Bitter mutters of agreement ripple through the room. It does not matter that it was an ancient council who passed that decree. Or that the same council may have been populated by those with the war gift. The words “Black Council” have become synonymous with the poisoners, and poisoners are easy to blame.
“I’m not . . . ,” Jules starts, and then louder, “I’m not your leader. I can’t be. I’m legion cursed. And it’s called a curse for a reason.”
“For a foolish reason. You have not gone mad.” Emilia tugs Jules closer. “What did you think you were here for? That enough time would pass, and we would move you upstairs with a patch to hide your green eye? That we would say you’re a cousin and Camden a pet cow?”
“I don’t know what I thought.” Jules’s heart pounds as she looks into the faces at the
Bronze Whistle. The expectations there. The belief. Emilia touches Jules’s hair and gently tucks it behind her ear.
“I know you are broken hearted. I know you lost Queen Arsinoe and that boy and you feel like you are nothing without them. But you are wrong.
“Even if you are right, your destiny will find you anyway. Already our whisperers tell us the people have no faith in the poisoner, and the Arrons fight amongst themselves as if tugging on Natalia Arron’s bones. By the time we storm the gates of the Volroy, we will have spread tale of you, our Legion Queen, across the entire island. The people will scream your name. And we will take Katharine in chains.”
INDRID DOWN
Katharine oversees the setup for the welcome banquet herself. It must all be perfect.

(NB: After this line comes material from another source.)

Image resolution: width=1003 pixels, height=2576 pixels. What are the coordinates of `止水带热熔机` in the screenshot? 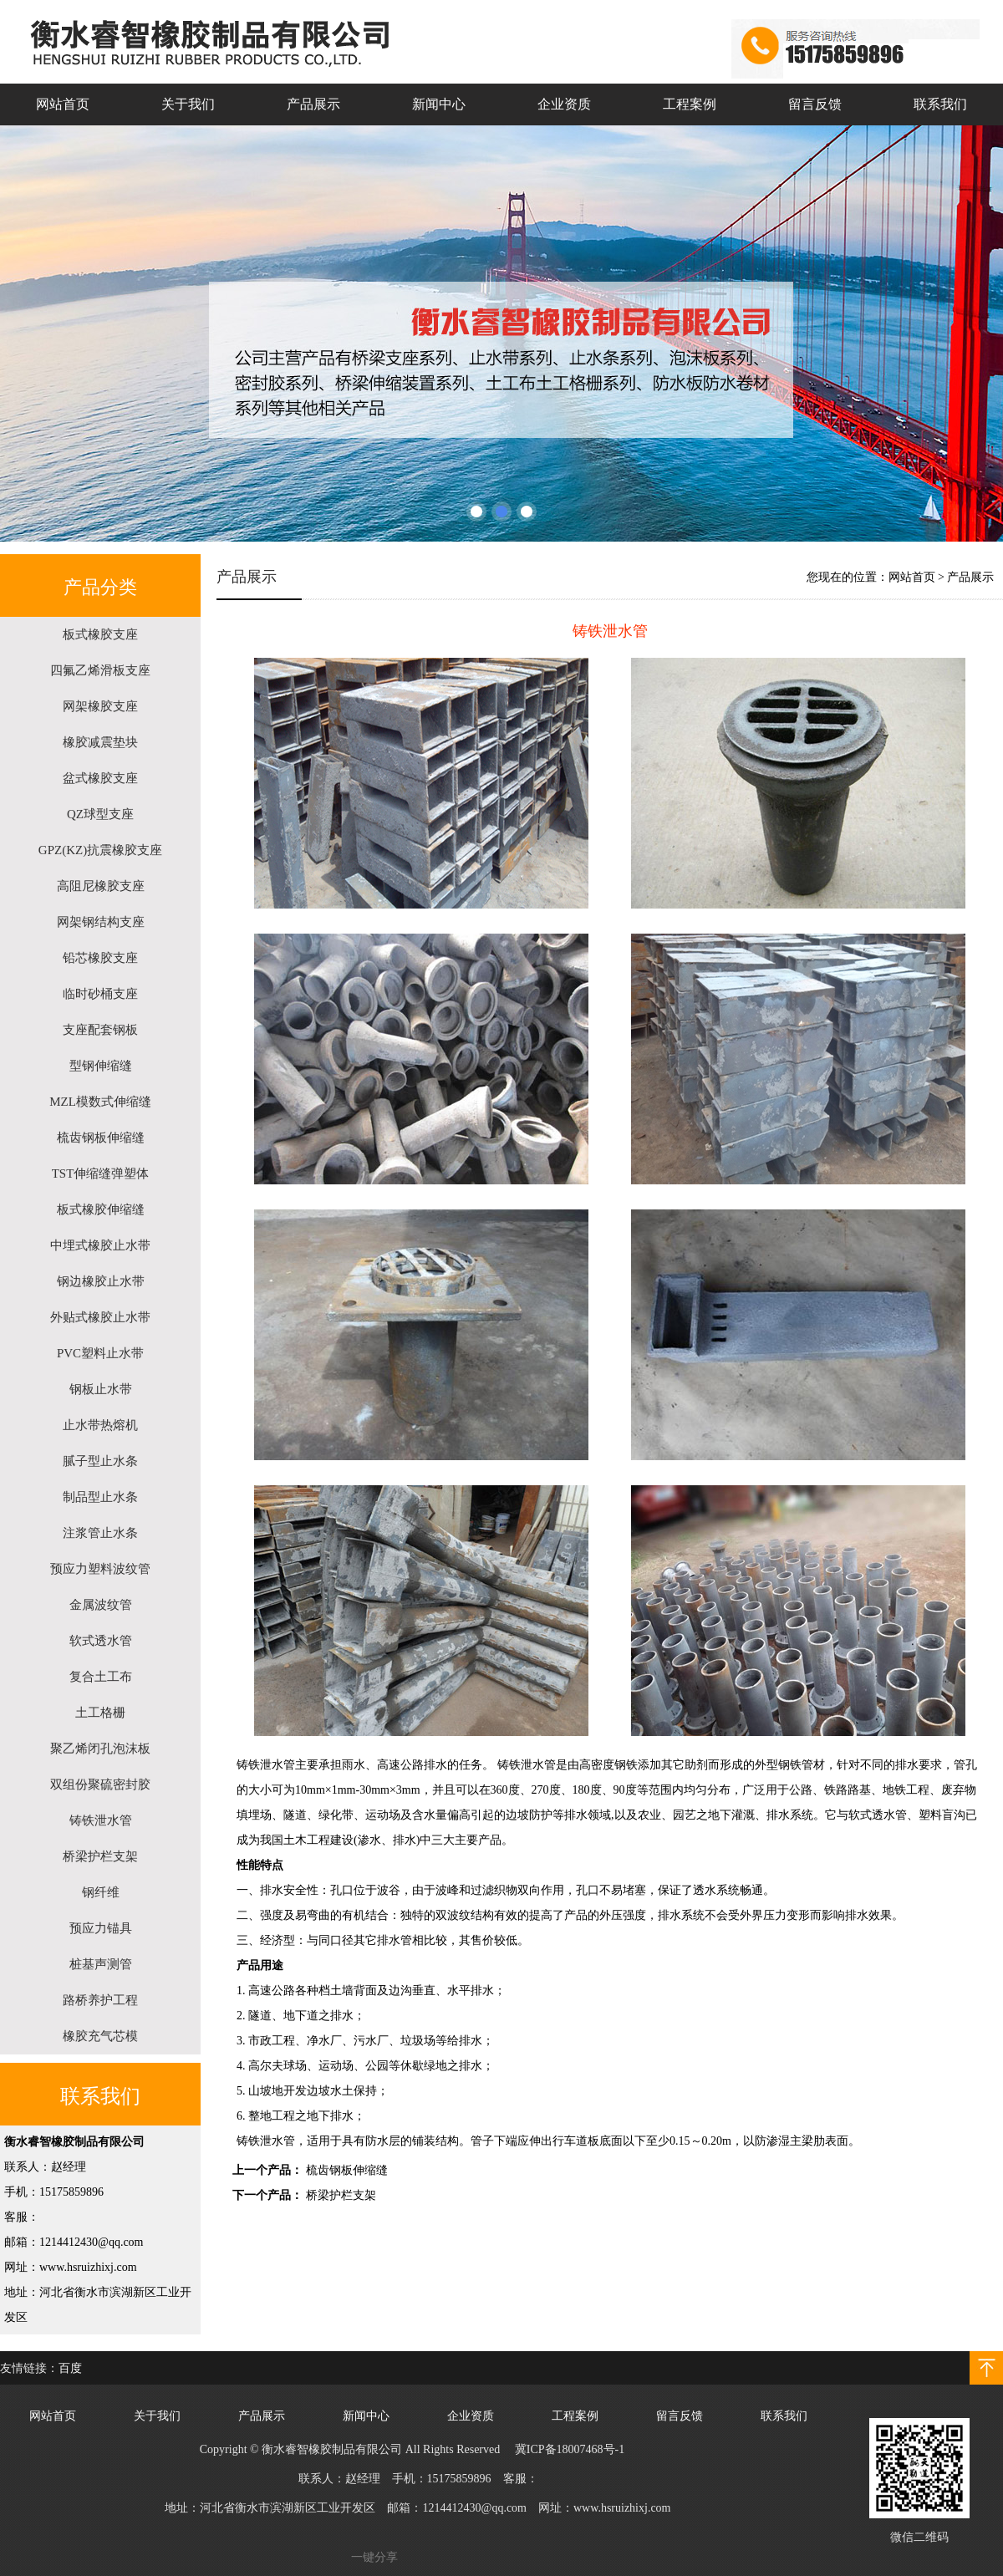 It's located at (100, 1425).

The food, the flowers, the music, and insofar as she can manage it, the company.
“We should have held this indoors,” Genevieve grumbles. “At the Highbern, like Lucian and I suggested. These clouds . . . What if it rains?”
“Then the elementals will enjoy it all the more,” Pietyr replies. He directs a servant as to where to place the chairs and which arrangements of flowers should go on the head table. “And stop scowling, Genevieve. People are watching.”
Katharine glances up and sees the curious faces half hidden behind shutters and curtains. She squeezes her scarred wrists and knuckles through her light summer gloves. They ache today, as they have not ached in a long time. As they sometimes do when the dead queens are dormant. She calls for a glass of water, and as she waits, touches the healed black band of ink across her forehead. Her permanent crown, tattooed in the old fashion.
Pietyr leans close to whisper.
“It will be all right, Kat. You are doing the right thing. You must not let the likes of Bree Westwood get to you.”
“It is not truly her that we have to worry about.” Genevieve takes the water from the servant and brings it to the queen. “It is the High Priestess. Luca is shrewd. Appointing herself to the council. Choosing the Westwood daughter just to make trouble.”